Interesting, I'm currently riding a Specialized BG Alias 143 and rode it yesterday a.m. for 20 miles and then was at the LBS and there was a customer Cinelli with an Airone on it so I hoped on (didn't ride) just to see what it felt like but instantly felt pressure in the area that you are refering to. I'm not sure if it was set level like my Alias or not but may not be the answer your looking for. My problem is my skinny ass (no meat) but relatively wide sit bones which get sore after 20 miles which was my interest in the flex wing design of the Airone.

I'm lucky in that our LBS has a 30 day exchange on saddles


----------



## mandovoodoo (Aug 27, 2005)

Read Bicycling mag promoting the Selle San Marco Arami in the SIZE system. I picked up one at the 235 level of stiffness, which is what SM recommended on their site. Replaced by Alias 143 with it. Much better. Isn't exactly comfortable, but stays the same in comfort for as long as I can ride. And my nuts don't get beat up. Just another success story from someone needing a narrow, no-pressure front.


----------



## Len J (Jan 28, 2004)

First off........

1.) get a flat saddle.
2.) Get a wider flatter saddle across the sit area. The more rounded it is, and the wider your sit bones, the more the saddle will come up between your sit bones and give you the discomfort you describe.
3.) Sit further back on the saddle. Most people ride too far forward, where most saddles are designed to be sat on the back of the saddles.

Len


----------



## dmulyava (Feb 21, 2007)

Len J said:


> First off........
> 
> 1.) get a flat saddle.
> 2.) Get a wider flatter saddle across the sit area. The more rounded it is, and the wider your sit bones, the more the saddle will come up between your sit bones and give you the discomfort you describe.
> ...


This is about in line with my current thinking.
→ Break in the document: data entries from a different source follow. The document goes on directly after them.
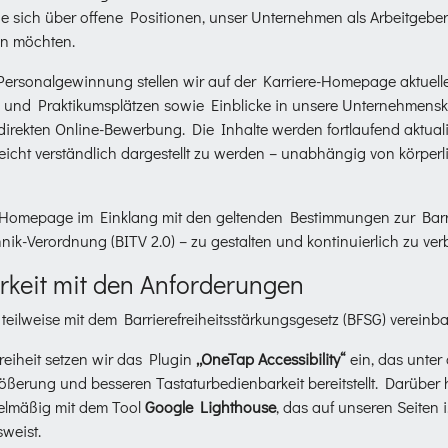
die sich über offene Positionen, unser Unternehmen als Arbeitgebe
en möchten.
ersonalgewinnung stellen wir auf der Karriere-Homepage aktuelle
 und Praktikumsplätzen sowie Einblicke in unsere Unternehmensku
 direkten Online-Bewerbung. Die Inhalte werden fortlaufend aktuali
leicht verständlich dargestellt zu werden – unabhängig von körper
re-Homepage im Einklang mit den geltenden Bestimmungen zur Barri
hnik-Verordnung (BITV 2.0) – zu gestalten und kontinuierlich zu ver
rkeit mit den Anforderungen
eilweise mit dem Barrierefreiheitsstärkungsgesetz (BFSG) vereinba
reiheit setzen wir das Plugin
„OneTap Accessibility“
ein, das unter
ößerung und besseren Tastaturbedienbarkeit bereitstellt. Darüber 
gelmäßig mit dem Tool
Google Lighthouse
, das auf unseren Seiten i
weist.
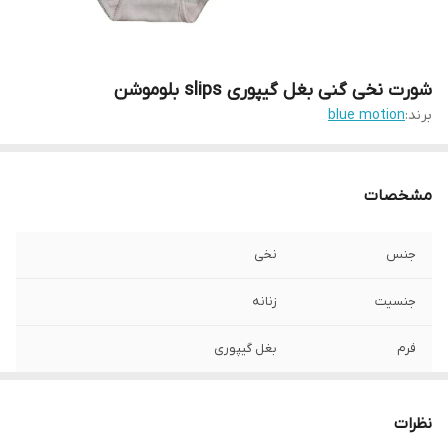
شورت نخی گنی بغل گیپوری slips بلوموشن
برند:
blue motion
مشخصات
جنس
نخی
جنسیت
زنانه
فرم
بغل گیپوری
تعداد در پک
2تایی-
نظرات
رنگ
صورتی روشن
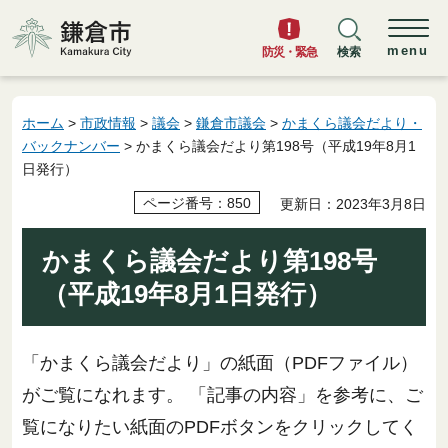
鎌倉市
menu
防災・緊急
検索
ホーム
>
市政情報
>
議会
>
鎌倉市議会
>
かまくら議会だより・
バックナンバー
> かまくら議会だより第198号（平成19年8月1
日発行）
ページ番号：850
更新日：2023年3月8日
かまくら議会だより第198号
（平成19年8月1日発行）
「かまくら議会だより」の紙面（PDFファイル）
がご覧になれます。 「記事の内容」を参考に、ご
覧になりたい紙面のPDFボタンをクリックしてく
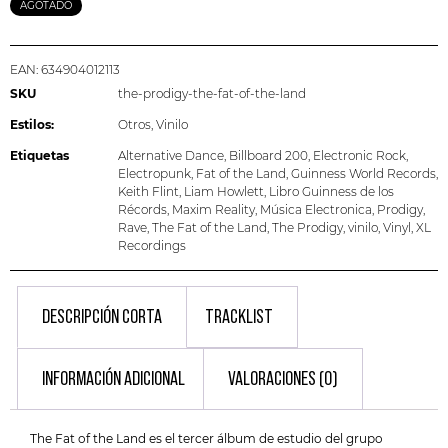
AGOTADO
EAN:
634904012113
SKU
the-prodigy-the-fat-of-the-land
Estilos:
Otros
,
Vinilo
Etiquetas
Alternative Dance
,
Billboard 200
,
Electronic Rock
,
Electropunk
,
Fat of the Land
,
Guinness World Records
,
Keith Flint
,
Liam Howlett
,
Libro Guinness de los
Récords
,
Maxim Reality
,
Música Electronica
,
Prodigy
,
Rave
,
The Fat of the Land
,
The Prodigy
,
vinilo
,
Vinyl
,
XL
Recordings
DESCRIPCIÓN CORTA
TRACKLIST
INFORMACIÓN ADICIONAL
VALORACIONES (0)
The Fat of the Land es el tercer álbum de estudio del grupo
What are some flat saddles out there?


----------



## California L33 (Jan 20, 2006)

As others have said, choosing a saddle is pretty difficult because everyone's anatomy is pretty unique. Recently I've had a couple of different Specialized BG saddles, an Avatar gel, and- can't think of the name, but it's the sportiest saddle in Specialized's comfort line. On long rides the Avatar hurt my sit bones, the other my crotch. (I also have a Fox saddle on my mountain bike that's a little of both.) I recently switched to a Terry Fly gel- thought I'd give it a try because the Avatar with a Terry cover wasn't bad. In any case the Fly is a fairly flat saddle with a nice wide cutout. I've gone on a couple of longer rides without trouble. My only small complaint is a bit of thigh rub. It's not wider than the others at the nose, but it isn't rounded underneath.


----------



## seany916 (Feb 8, 2006)

ouch! reading this thread makes my "area" hurt


----------